Somaca
- Type: Subsidiary
- Industry: Automotive
- Founded: 1959
- Founder: Fiat, Simca.
- Headquarters: Sidi Bernoussi, Casablanca, Morocco
- Area served: Europe, South America, Africa, Middle East, Asia-Pacific
- Key people: Fabrice Delecroix (Director)
- Products: ▲71 824 (2016)
- Revenue: MAD 5.32 billion (2011)
- Owner: Renault S.A.S. (91%) Renault Maroc (8%) Private shareholders (1%)
- Number of employees: 1,200
- Parent: Renault
- Website: Official website

= Somaca =

Moroccan car manufacturer

Somaca (Société marocaine de constructions automobiles) is a Moroccan car manufacturer founded in 1959 by Fiat company Simca and currently owned by the French company Renault.

==History==
The company was founded in 1959 in by Moroccan government with technical assistance from Fiat S.p.A. and its French subsidiary, Simca. Fiat ended its production in the end of 2003 and 26% of the company was sold to Renault. In 2005 Renault bought the majority stake (54%) of Somaca from Fiat S.p.A. now totalling 80% stake.

==Factory==
The factory has a covered area of 90,000 m^{2}. It has 1,200 employees and two production lines and assembles the Kangoo and the Kangoo Express (since 1999) for the local market, and the Dacia Logan (since 2005) for export to French and Spanish markets. Since 2009, SOMACA is also manufacturing the Sandero. That year it produced 41,236 vehicles.

==Other Renault operations in Morocco==
In February 2012 Carlos Ghosn and king Mohammed VI inaugurated the Renault Tanger Méditerranée factory in Tangiers, specialised in the manufacturing of low-cost cars. It covers 300 hectares, with a production capacity projected to reach 400,000 units per year. The Moroccan press had announced that this target would be attained by 2013, however only 100,000 vehicles were produced between February 2012 and September 2013.

The Tangiers factory belongs to a company called "Renault Tanger Mediterranée", a joint venture between Fipar-Holding (a subsidiary of the Moroccan pension fund Caisse de dépôt et de gestion) which controls 47.6% of the shares and Renault SAS.

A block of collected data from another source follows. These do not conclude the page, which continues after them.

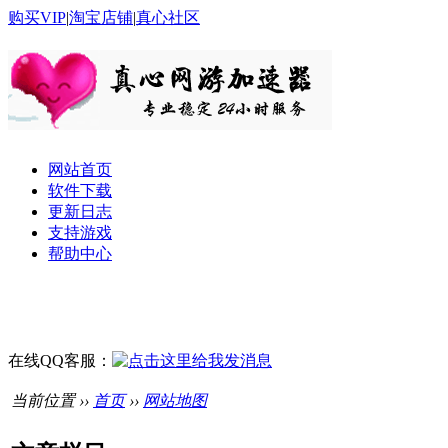
购买VIP
|
淘宝店铺
|
真心社区
网站首页
软件下载
更新日志
支持游戏
帮助中心
在线QQ客服：
当前位置 ››
首页
››
网站地图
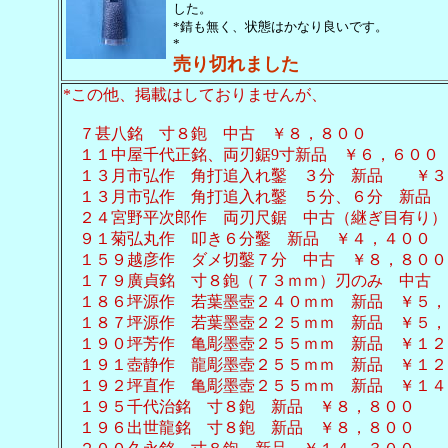
した。
*錆も無く、状態はかなり良いです。
*
売り切れました
*この他、掲載はしておりませんが、
７甚八銘 寸８鉋 中古 ￥８，８００
１１中屋千代正銘、両刃鋸9寸新品 ￥６，６００
１３月市弘作 角打追入れ鑿 ３分 新品 ￥
１３月市弘作 角打追入れ鑿 ５分、６分 新品 
２４宮野平次郎作 両刃尺鋸 中古（継ぎ目有り）
９１菊弘丸作 叩き６分鑿 新品 ￥４，４００
１５９越彦作 ダメ切鑿７分 中古 ￥８，８００
１７９廣貞銘 寸８鉋（７３ｍｍ）刃のみ 中古 
１８６坪源作 若葉墨壺２４０ｍｍ 新品 ￥５，
１８７坪源作 若葉墨壺２２５ｍｍ 新品 ￥５，
１９０坪芳作 亀彫墨壺２５５ｍｍ 新品 ￥１２
１９１壺静作 龍彫墨壺２５５ｍｍ 新品 ￥１２
１９２坪直作 亀彫墨壺２５５ｍｍ 新品 ￥１４
１９５千代治銘 寸８鉋 新品 ￥８，８００
１９６出世龍銘 寸８鉋 新品 ￥８，８００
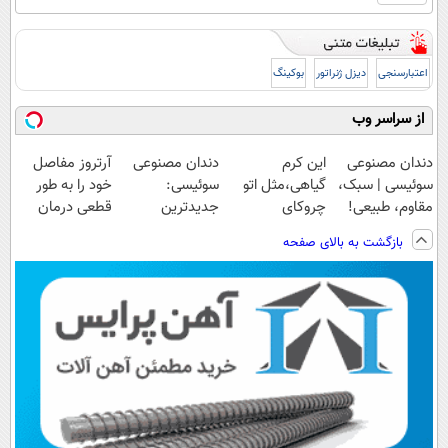
اعتبارسنجی
دیزل ژنراتور
بوکینگ
از سراسر وب
دندان مصنوعی
این کرم
دندان مصنوعی
آرتروز مفاصل
سوئیسی | سبک،
گیاهی،مثل اتو
سوئیسی:
خود را به طور
مقاوم، طبیعی!
چروکای
جدیدترین
قطعی درمان
ویزیت
پوستتوصاف
فناوری اروپا،
کنید!
بازگشت به بالای صفحه
رایگان+پرداخت
میکنه!50%تخفیف
سبک و مقاوم |
◗پرسش‌نامه◖
اقساطی😍
پرداخت قسطی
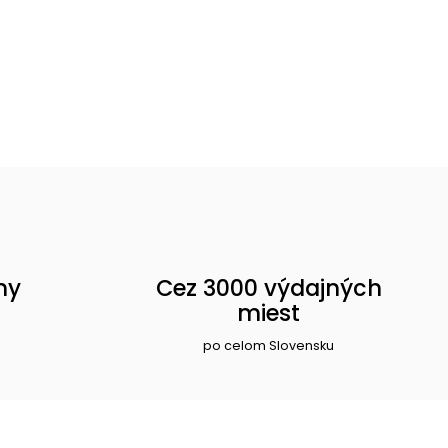
ny
Cez 3000 výdajných
miest
po celom Slovensku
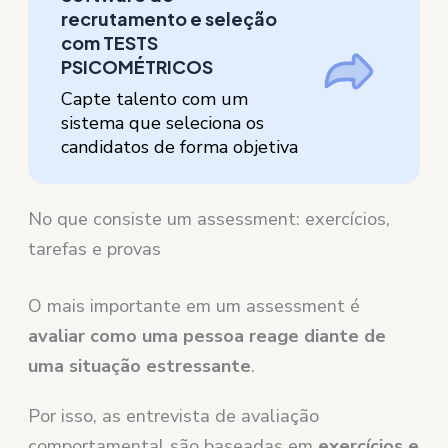
recrutamento e seleção
com TESTS
PSICOMÉTRICOS
Capte talento com um
sistema que seleciona os
candidatos de forma objetiva
No que consiste um assessment: exercícios,
tarefas e provas
O mais importante em um assessment é
avaliar como uma pessoa reage diante de
uma situação estressante
.
Por isso, as entrevista de avaliação
comportamental são baseadas em
exercícios e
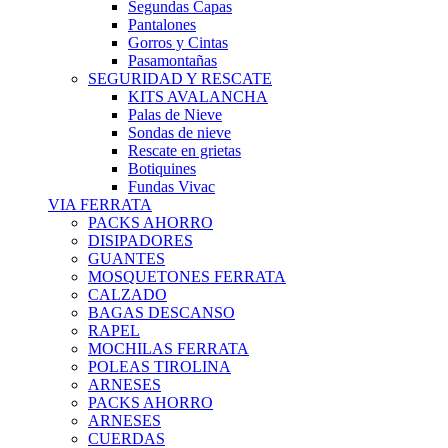
Segundas Capas
Pantalones
Gorros y Cintas
Pasamontañas
SEGURIDAD Y RESCATE
KITS AVALANCHA
Palas de Nieve
Sondas de nieve
Rescate en grietas
Botiquines
Fundas Vivac
VIA FERRATA
PACKS AHORRO
DISIPADORES
GUANTES
MOSQUETONES FERRATA
CALZADO
BAGAS DESCANSO
RAPEL
MOCHILAS FERRATA
POLEAS TIROLINA
ARNESES
PACKS AHORRO
ARNESES
CUERDAS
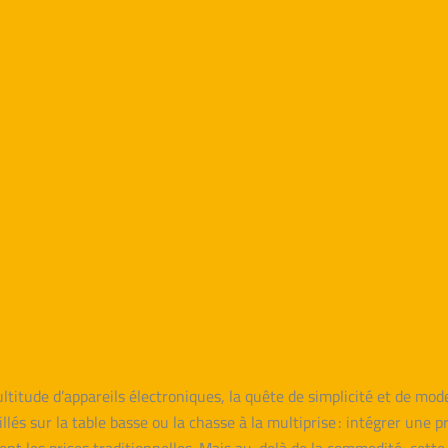
tude d’appareils électroniques, la quête de simplicité et de moder
lés sur la table basse ou la chasse à la multiprise : intégrer un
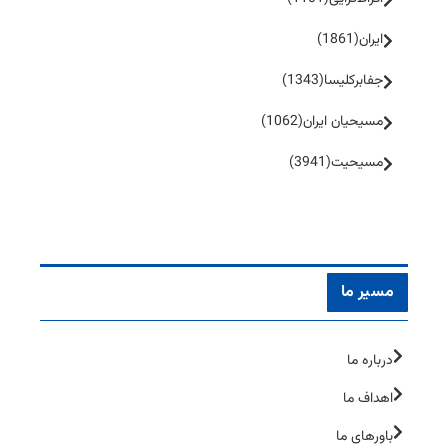
ایران
(1861)
جفا‌بر‌کلیسا
(1343)
مسیحیان ایران
(1062)
مسیحیت
(3941)
مسیر ما
درباره ما
اهداف ما
باورهای ما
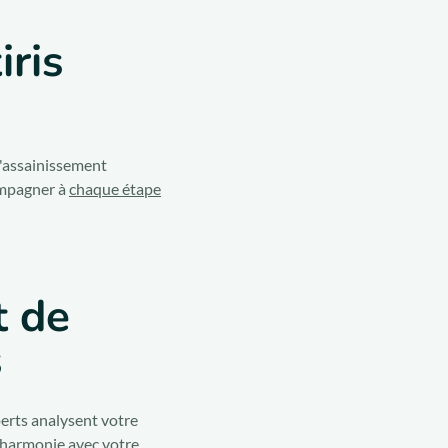
iris
l'assainissement
compagner à
chaque étape
t de
s
perts analysent votre
 harmonie avec votre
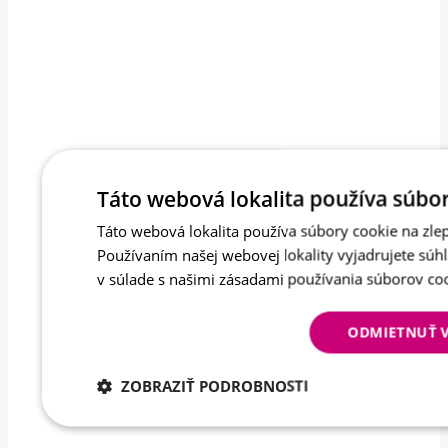
Táto webová lokalita používa súbor
Táto webová lokalita používa súbory cookie na zlep
Používaním našej webovej lokality vyjadrujete súh
v súlade s našimi zásadami používania súborov co
ODMIETNUŤ 
ZOBRAZIŤ PODROBNOSTI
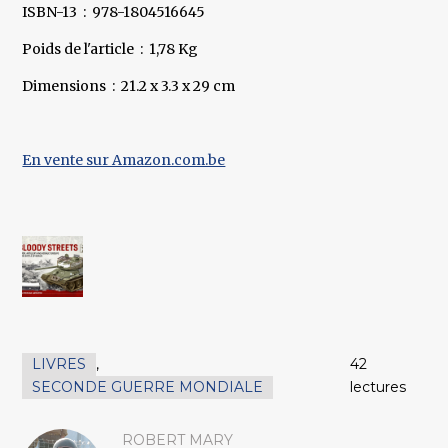
ISBN-13 ‏ : ‎ 978-1804516645
Poids de l'article ‏ : ‎ 1,78 Kg
Dimensions ‏ : ‎ 21.2 x 3.3 x 29 cm
En vente sur Amazon.com.be
LIVRES
,
42
SECONDE GUERRE MONDIALE
lectures
ROBERT MARY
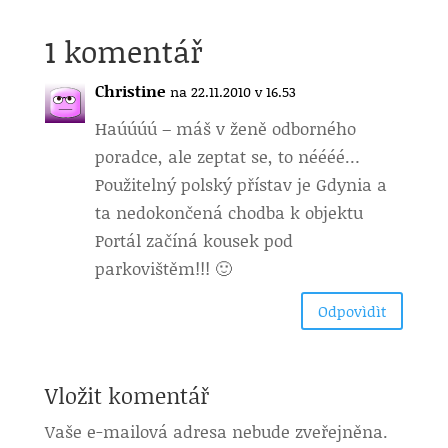
1 komentář
Christine
na 22.11.2010 v 16.53
Haúúúú – máš v ženě odborného
poradce, ale zeptat se, to néééé…
Použitelný polský přístav je Gdynia a
ta nedokončená chodba k objektu
Portál začíná kousek pod
parkovištěm!!! 🙂
Odpovìdìt
Vložit komentář
Vaše e-mailová adresa nebude zveřejněna.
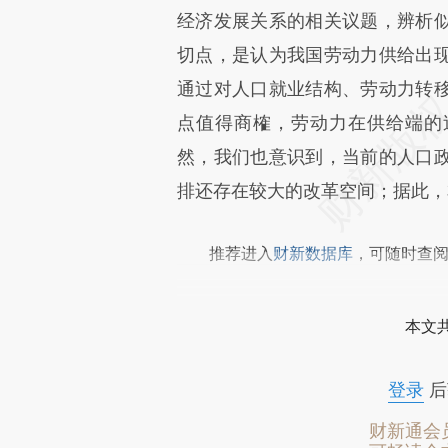
经济发展关系的相关议题，辨析
切点，是认为我国劳动力供给出
通过对人口就业结构、劳动力转
点值得商榷，劳动力在供给端的
然，我们也意识到，当前的人口
排还存在较大的改革空间；据此，
推荐进入
财新数据库
，可随时查
本文
登录
后
财新通会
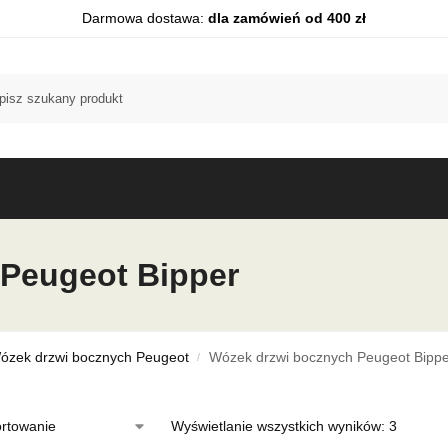
Darmowa dostawa:
dla zamówień od 400 zł
Peugeot Bipper
ózek drzwi bocznych Peugeot
Wózek drzwi bocznych Peugeot Bippe
/
Wyświetlanie wszystkich wyników: 3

In addition to an initial investment in 2008-2009 of MAD1 billion of loans contracted from Moroccan banks, the factory was financed by a €400 million investment, with Fipar-Holding providing €200 million and €173.5 million from the Moroccan state through a loan from the European Investment Bank.

Renault cars in Morocco are distributed by Renault Maroc. a joint venture between Renault SAS and SNI (Mohammed VI's holding company) which controls 20% of shares.

Renault and Dacia cars in Morocco benefit from Non-tariff barriers to trade advantage; their cars are sold on a 7%VAT whereas other brands are sold on 20%VAT.